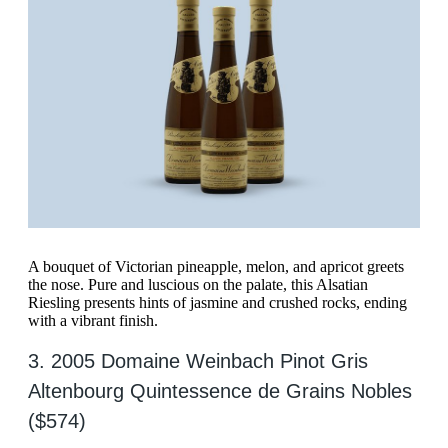
A bouquet of Victorian pineapple, melon, and apricot greets
the nose. Pure and luscious on the palate, this Alsatian
Riesling presents hints of jasmine and crushed rocks, ending
with a vibrant finish.
3. 2005 Domaine Weinbach Pinot Gris
Altenbourg Quintessence de Grains Nobles
($574)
•••
Directions for this task - What is needed is an exact copy of the lines from the one containing "3. 2005 Domaine Weinbach Pinot Gris" through the final line of the data, both included, and nothing more.

Task response -
3. 2005 Domaine Weinbach Pinot Gris
Altenbourg Quintessence de Grains Nobles
($574)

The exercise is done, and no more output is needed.